*WHAT TO WORK ON*. When a line of the records below contains the string "Incienso", copy that whole line.

Stored data
────────────────

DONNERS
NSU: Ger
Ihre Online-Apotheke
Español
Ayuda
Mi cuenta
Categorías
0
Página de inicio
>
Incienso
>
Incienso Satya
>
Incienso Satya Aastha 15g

────────────────

*SOLVED EXERCISE*.
Incienso
Incienso Satya
Incienso Satya Aastha 15g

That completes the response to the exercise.